Go skinny my friend. A wide tyre like a 12.50 will be of no real benefit on the trail with a full bodied Disco.
Even 35" is a bit too tall for these trucks but that depends a lot on what you do to fit them. You don't want to lift it sky high so cutting body panels and running a wheel or spacer that pushes the tyre out from the chassis can help a with that..
it is not too tall for these trucks at all. you just need to know how to put them on the "right" way, which is keeping COG low, trimming the fenders, and running the correct axle shafts, gearing, and lockers. there is a list to be done, but 35s are not too big at ALL.
A 33x10 is a good size for your disco. Anything bigger than that and you will begin to seriously compromise stability, maneuverability, performance and durability for very little gain. In racing it is called the law of diminishing returns.
bullshit, again. you won't compromise stability at all with a 3" lift and 35s. you're going to need to push the tires out, yes, so either spacers, or a wheel with at least an offset or 4.75 or less is in order. once you hit 35s, the trail possibilities grow ten fold. you can go so much further with lockers and 35s than you will with 33s.
Everyone makes a big deal about ground clearance and wants to fit the largest tyres they can in an effort to gain a 1" or 2" but how useful will that be to you, how often do you think you will really need it and what will you sacrifice to get it.
it's the difference between getting over that rock or not. crawlers try to gain every single inch they gain while keeping the rig balanced. ever hear of dana 60 swaps? the diff on a D60 hangs down pretty low, making it an anchor in the rocks. however, it's one of the most bullitproof axles out there, so do you know what they do? they shave 1"-2" off the pumpkin just to gain those few inches. it really comes in handy. and extra inch or two of unsprung ground clearance can mean getting over something or not.
First be realistic. A Discovery is a big heavy SUV with a large rear overhang. On the trial or in the rocks maneuverability is far more useful than big tyres. Unless you want to go for a balls out full time dedicated trail rig and bob tail your Disco the extra width and height will be of little use in the real world.

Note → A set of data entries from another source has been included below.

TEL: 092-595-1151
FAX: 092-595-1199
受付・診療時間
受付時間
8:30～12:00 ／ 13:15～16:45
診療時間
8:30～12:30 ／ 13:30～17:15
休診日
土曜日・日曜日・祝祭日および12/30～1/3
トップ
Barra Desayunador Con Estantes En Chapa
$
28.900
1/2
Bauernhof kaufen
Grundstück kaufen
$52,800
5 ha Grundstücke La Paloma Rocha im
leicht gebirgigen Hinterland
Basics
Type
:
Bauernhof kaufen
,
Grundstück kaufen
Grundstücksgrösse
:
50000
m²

so are land cruiser 80 series, but people take those things absolutely EVERYWHERE. all the issues you mention can be gotten around with good driving and the right protection.
The few situations that you will likely encounter where a 35x12.50 would be advantageous over a 33x10 can usually be overcome by a combination of driver skill, experience and maneuverability. Remember that traction is more often the deciding factor in a loss of progression, not tire size.

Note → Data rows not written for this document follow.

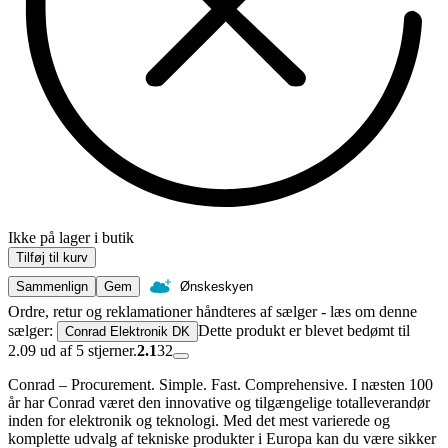
Ikke på lager i butik
Tilføj til kurv
Sammenlign
Gem
Ønskeskyen
Ordre, retur og reklamationer håndteres af sælger - læs om denne
sælger:
Dette produkt er blevet bedømt til
Conrad Elektronik DK
2.09 ud af 5 stjerner.
2.1
32
Conrad – Procurement. Simple. Fast. Comprehensive. I næsten 100
år har Conrad været den innovative og tilgængelige totalleverandør
inden for elektronik og teknologi. Med det mest varierede og
komplette udvalg af tekniske produkter i Europa kan du være sikker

how do you know if he will encounter them or not? all the good, difficult trails around me REQUIRE 35s, at least one locker and a winch. so you have no idea what trails he will be running.
Fitting a locker is actually easier on axle components as it reduces shock loads.
Hope this helps.
not when your axles are made of swiss cheese like rovers. a rover axle is going to have a hell of a hard time holding up to 35s and a locker on multiple trail rides, especially if his driving style is throttle happy.

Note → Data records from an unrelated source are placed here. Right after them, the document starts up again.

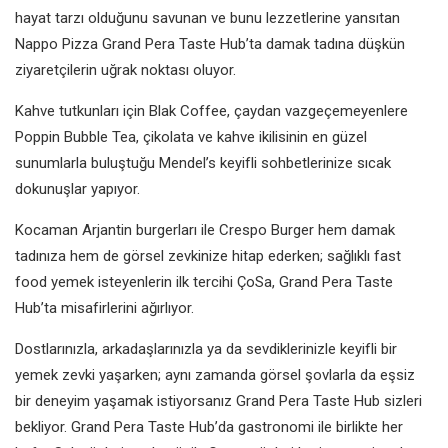
hayat tarzı olduğunu savunan ve bunu lezzetlerine yansıtan
Nappo Pizza Grand Pera Taste Hub’ta damak tadına düşkün
ziyaretçilerin uğrak noktası oluyor.
Kahve tutkunları için Blak Coffee, çaydan vazgeçemeyenlere
Poppin Bubble Tea, çikolata ve kahve ikilisinin en güzel
sunumlarla buluştuğu Mendel’s keyifli sohbetlerinize sıcak
dokunuşlar yapıyor.
Kocaman Arjantin burgerları ile Crespo Burger hem damak
tadınıza hem de görsel zevkinize hitap ederken; sağlıklı fast
food yemek isteyenlerin ilk tercihi ÇoSa, Grand Pera Taste
Hub’ta misafirlerini ağırlıyor.
Dostlarınızla, arkadaşlarınızla ya da sevdiklerinizle keyifli bir
yemek zevki yaşarken; aynı zamanda görsel şovlarla da eşsiz
bir deneyim yaşamak istiyorsanız Grand Pera Taste Hub sizleri
bekliyor. Grand Pera Taste Hub’da gastronomi ile birlikte her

Obviously running a tire that size would be counter-productive if they hit the firewall, or I can't turn the front's when they're stuft. That's why I'm thinking a narrower tire would be better.
here are some examples of discos and other LR that are the same chassis (same design and components anyways) for you to see. 35s will fit without hitting the fire wall, but some fender trimming is necessary:
35" KM2s. 3" lift and some trimming:
35s. 3" lift. then he got 37s on the same lift a little bit down. it's more modified now and a trail rig "truggy" only. those photos are at the end:
what were you saying about stability? looks stable to me.
he winched out, and didn't flip. who would've guessed?